Throughout history, people have believed that staying healthy was simple. An apple a day would keep the doctor away. What changed? Our movement around the globe. It has blended the human race like never before.
Historically, communicable diseases took years to travel on ships. Now they take mere hours as planes loaded with passengers fly from continent to continent. As a result, we are one global health community.
Today’s public health crisis is not a matter of “us and them.” We are one entity. Collaboration and communication among the states in the U.S. and countries throughout the world is critical. For public health strategies to work, everyone must be on board.
It’s a unique time in history, and the Covid-19 crisis has caused me to think about my grandparents. How would they react to the Covid-19 crisis?
I grew up in Michigan and still have nearly 50 cousins in the state. My parents had seven children. We overflowed into a second pew every Sunday. A “two-pew family”.

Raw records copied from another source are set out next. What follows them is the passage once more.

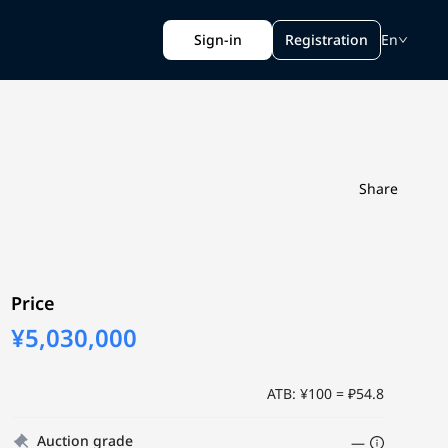
Sign-in
Registration
En
Share
Price
¥5,030,000
ATB: ¥100 = ₽54.8
Auction grade
—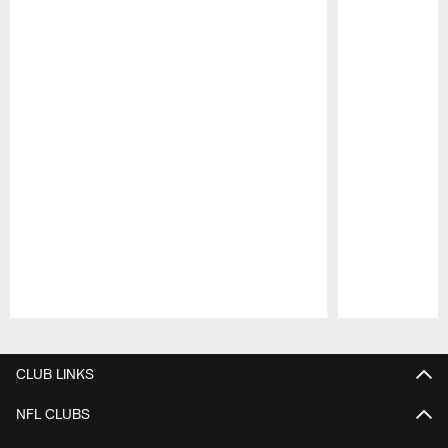
Pause
Play
CLUB LINKS
NFL CLUBS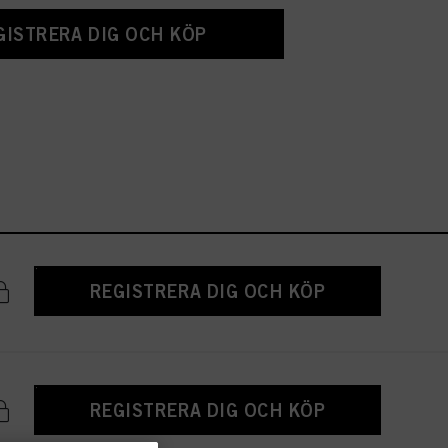
GISTRERA DIG OCH KÖP
REGISTRERA DIG OCH KÖP
REGISTRERA DIG OCH KÖP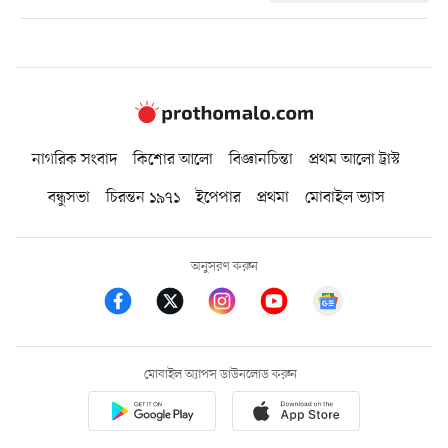
নাগরিক সংবাদ
কিশোর আলো
বিজ্ঞানচিন্তা
প্রথম আলো ট্রাস্ট
বন্ধুসভা
চিরন্তন ১৯৭১
ইপেপার
প্রথমা
মোবাইল ভ্যাস
অনুসরণ করুন
মোবাইল অ্যাপস ডাউনলোড করুন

I always thought of my grandparents—both sets—as being reserved. Don’t get me wrong: they were amazing and I loved them. But now I’m thinking of what it might have been like for them, with a posse of 30 little children clamoring for hugs, along with handshakes and hugs from adults. In retrospect, maybe my grandparents were simply being physically aware, conscious of boundaries and best health practices. After all, they lived through the 1918 Spanish Flu, which ravaged the globe for two years, killing more than 100,000,000.
Back then, the protocols were similar to today’s COVID19 mitigation efforts—school closings, forbidding group gatherings, physical distance by individuals, and washing of hands.

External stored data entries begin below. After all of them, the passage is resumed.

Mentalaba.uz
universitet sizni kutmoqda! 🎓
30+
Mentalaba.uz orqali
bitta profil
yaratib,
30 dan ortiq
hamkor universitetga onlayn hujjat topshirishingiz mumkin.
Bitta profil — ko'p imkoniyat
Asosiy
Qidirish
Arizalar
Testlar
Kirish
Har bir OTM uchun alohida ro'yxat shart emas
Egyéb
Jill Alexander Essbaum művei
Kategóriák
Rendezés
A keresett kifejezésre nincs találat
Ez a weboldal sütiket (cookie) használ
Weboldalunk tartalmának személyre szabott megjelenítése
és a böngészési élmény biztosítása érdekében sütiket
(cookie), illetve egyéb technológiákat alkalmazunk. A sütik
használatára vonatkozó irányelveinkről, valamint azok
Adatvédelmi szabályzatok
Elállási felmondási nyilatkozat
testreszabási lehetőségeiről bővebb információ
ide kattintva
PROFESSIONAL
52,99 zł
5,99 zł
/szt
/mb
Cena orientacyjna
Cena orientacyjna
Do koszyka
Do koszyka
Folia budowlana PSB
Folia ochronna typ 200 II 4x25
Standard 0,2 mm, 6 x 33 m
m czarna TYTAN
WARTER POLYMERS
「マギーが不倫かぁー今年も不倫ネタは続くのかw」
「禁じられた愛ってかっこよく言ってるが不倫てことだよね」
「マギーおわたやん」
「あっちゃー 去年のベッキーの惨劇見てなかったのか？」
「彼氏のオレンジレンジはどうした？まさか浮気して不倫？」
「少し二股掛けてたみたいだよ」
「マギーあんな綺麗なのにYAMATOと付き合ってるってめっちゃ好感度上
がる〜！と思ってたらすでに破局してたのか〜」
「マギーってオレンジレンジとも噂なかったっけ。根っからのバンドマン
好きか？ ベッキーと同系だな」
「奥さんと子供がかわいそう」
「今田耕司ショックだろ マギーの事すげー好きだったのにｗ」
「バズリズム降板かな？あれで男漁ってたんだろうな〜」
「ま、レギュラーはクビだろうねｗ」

As a child, after play I would come into the house and know I had to scrub my hands with Lava soap and a nail brush. When we went to church my mom would dip her gloved hand in the holy water. Even as a small child I thought it was a bad idea when churchgoers coughed into their hands and then reached for the communal holy water font.
It’s dawning on me now that my grandparents and parents were addressing the threat of viruses not with a shot of hand sanitizer, but with behavioral hygiene and sanitary environments.
So history—as it is wont to do—is repeating itself. And, as in the past, we know that physically distancing yourself and other basic precautions can be successful in bringing down the Covid-19 pandemic.
Since founding Less Cancer in 2003 we have demonstrated how non-medical tools —lifestyle, education and policies—are powerful tools to overcome disease. The enemy is different during this crisis, but the defense is the same.